▸ **Instructions for the task**
Whenever a line in the entries below contains "mercado", copy that line.

═════ Material for this task

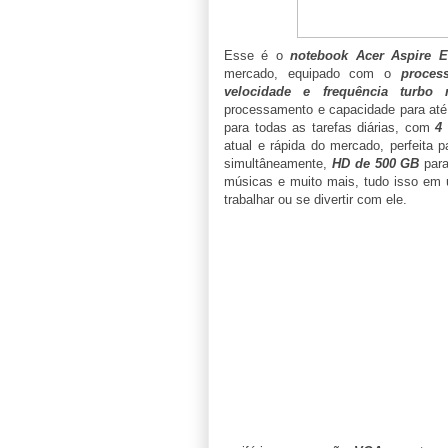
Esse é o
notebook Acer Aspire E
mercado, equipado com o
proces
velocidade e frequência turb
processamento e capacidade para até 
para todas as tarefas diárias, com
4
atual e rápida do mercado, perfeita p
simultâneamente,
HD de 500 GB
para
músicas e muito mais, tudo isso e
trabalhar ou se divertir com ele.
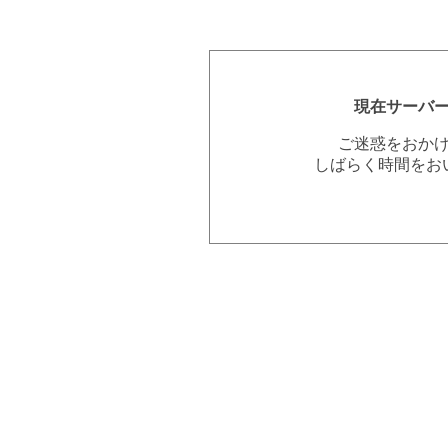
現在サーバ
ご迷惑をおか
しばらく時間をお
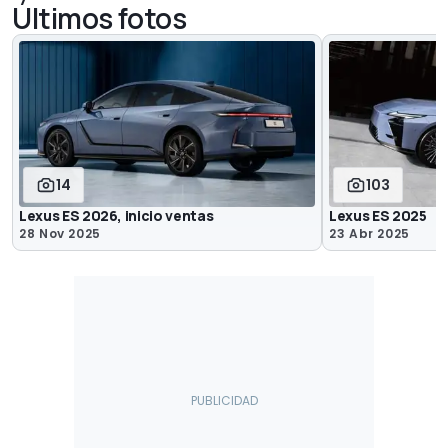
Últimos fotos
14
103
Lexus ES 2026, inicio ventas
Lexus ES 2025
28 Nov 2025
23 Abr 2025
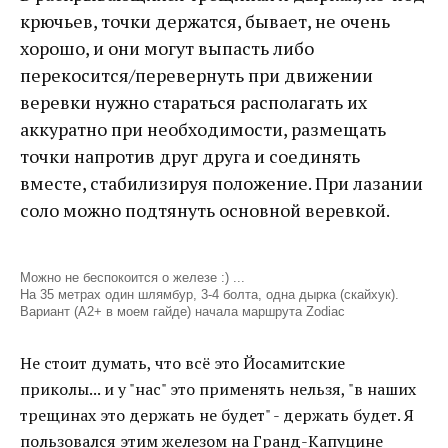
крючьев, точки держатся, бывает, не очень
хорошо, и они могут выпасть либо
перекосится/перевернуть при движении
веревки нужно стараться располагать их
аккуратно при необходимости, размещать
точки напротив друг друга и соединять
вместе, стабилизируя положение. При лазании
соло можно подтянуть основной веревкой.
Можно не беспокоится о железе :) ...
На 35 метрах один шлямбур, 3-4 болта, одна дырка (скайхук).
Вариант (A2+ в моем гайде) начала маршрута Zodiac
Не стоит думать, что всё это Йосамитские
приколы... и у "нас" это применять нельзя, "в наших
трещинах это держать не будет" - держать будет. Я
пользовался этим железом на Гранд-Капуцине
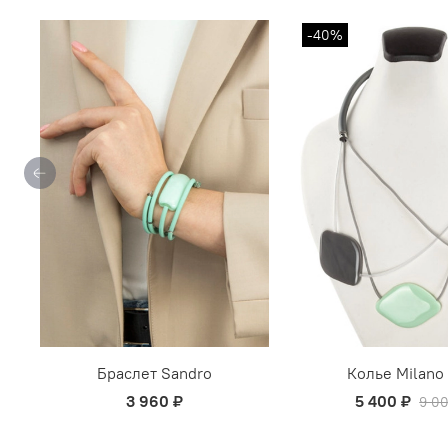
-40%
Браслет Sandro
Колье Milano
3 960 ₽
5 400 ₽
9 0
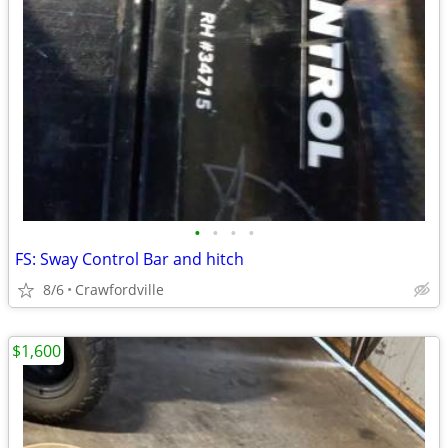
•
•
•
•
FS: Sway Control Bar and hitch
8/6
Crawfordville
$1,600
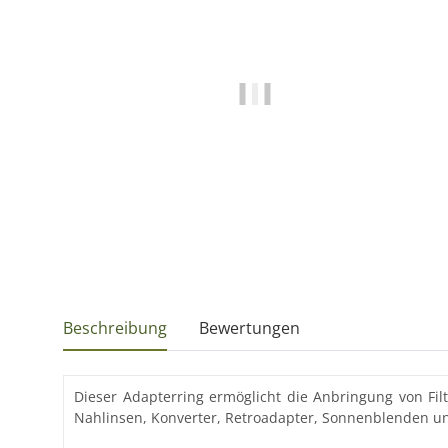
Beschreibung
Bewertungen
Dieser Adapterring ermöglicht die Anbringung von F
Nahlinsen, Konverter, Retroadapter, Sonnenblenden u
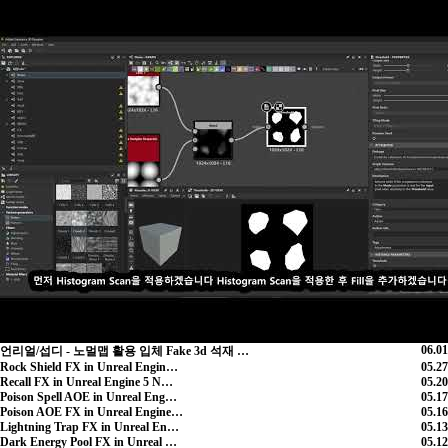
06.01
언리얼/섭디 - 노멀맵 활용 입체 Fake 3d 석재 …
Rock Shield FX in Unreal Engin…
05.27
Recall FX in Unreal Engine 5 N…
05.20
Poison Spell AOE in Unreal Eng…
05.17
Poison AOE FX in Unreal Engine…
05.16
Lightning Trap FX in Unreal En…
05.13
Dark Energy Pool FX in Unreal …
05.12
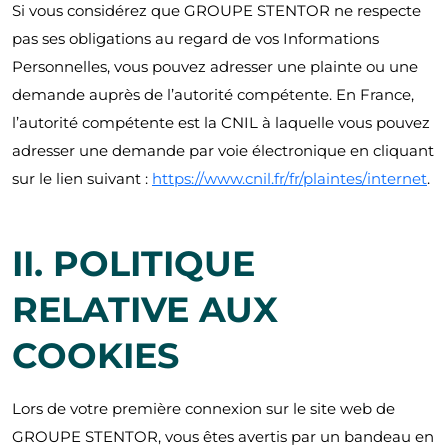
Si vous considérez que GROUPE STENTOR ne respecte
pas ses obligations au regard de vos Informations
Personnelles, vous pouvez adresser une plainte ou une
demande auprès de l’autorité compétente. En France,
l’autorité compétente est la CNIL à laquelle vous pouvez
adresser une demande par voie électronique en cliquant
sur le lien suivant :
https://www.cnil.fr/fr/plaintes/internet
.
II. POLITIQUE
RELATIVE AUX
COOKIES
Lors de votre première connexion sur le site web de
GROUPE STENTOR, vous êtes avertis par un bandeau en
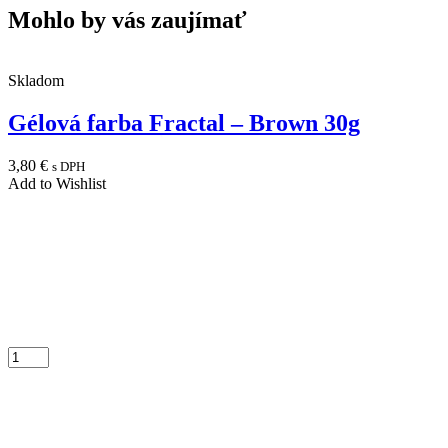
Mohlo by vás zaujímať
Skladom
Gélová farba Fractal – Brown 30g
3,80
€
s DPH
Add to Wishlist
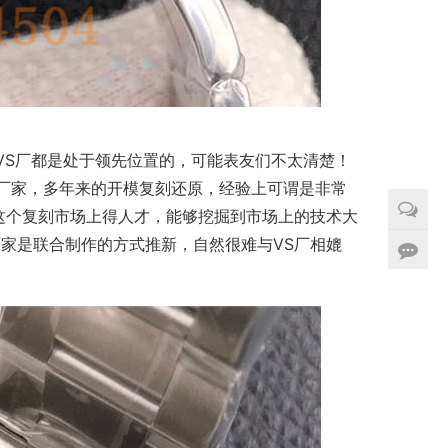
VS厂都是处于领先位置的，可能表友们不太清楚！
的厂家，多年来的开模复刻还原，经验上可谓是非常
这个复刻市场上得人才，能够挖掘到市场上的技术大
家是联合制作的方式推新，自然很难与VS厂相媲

══════════
═════ Material for this task

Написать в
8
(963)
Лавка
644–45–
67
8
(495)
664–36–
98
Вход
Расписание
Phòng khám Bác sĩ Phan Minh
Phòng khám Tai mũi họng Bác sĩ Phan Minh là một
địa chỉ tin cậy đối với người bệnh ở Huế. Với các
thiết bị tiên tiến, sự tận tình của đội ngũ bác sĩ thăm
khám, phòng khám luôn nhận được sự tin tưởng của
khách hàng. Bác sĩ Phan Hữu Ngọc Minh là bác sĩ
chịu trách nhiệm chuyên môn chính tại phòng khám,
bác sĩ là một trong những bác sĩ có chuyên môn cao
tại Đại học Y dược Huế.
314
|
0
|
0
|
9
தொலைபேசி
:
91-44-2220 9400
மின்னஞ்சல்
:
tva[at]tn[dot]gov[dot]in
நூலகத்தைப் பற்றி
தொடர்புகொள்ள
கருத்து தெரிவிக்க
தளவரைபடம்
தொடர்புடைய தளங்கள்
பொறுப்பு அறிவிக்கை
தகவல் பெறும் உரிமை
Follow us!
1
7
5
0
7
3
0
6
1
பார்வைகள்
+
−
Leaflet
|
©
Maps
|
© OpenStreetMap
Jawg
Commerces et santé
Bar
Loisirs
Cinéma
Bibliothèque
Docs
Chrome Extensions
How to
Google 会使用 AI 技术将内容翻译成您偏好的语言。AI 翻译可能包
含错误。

══════════
═════ Material for this task

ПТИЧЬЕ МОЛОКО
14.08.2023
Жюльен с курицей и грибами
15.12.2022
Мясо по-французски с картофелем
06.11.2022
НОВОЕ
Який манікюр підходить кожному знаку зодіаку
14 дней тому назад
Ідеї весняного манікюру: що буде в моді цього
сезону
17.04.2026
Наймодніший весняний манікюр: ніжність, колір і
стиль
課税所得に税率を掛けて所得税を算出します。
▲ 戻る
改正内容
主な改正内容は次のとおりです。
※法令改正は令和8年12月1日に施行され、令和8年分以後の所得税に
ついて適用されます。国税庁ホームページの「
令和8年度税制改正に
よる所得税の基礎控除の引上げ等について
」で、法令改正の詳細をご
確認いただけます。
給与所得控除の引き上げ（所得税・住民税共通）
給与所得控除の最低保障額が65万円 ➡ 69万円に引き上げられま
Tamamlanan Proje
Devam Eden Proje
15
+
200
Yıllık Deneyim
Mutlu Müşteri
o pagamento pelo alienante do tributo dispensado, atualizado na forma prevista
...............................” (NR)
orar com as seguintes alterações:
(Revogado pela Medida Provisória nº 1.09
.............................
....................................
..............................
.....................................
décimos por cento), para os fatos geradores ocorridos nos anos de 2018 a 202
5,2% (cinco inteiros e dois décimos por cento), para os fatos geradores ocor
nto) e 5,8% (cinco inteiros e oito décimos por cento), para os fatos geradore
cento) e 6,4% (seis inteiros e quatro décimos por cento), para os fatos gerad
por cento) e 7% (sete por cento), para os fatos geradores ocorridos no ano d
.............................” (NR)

══════════

▸ **Response to the exercise**
mercado, equipado com o
atual e rápida do mercado, perfeita p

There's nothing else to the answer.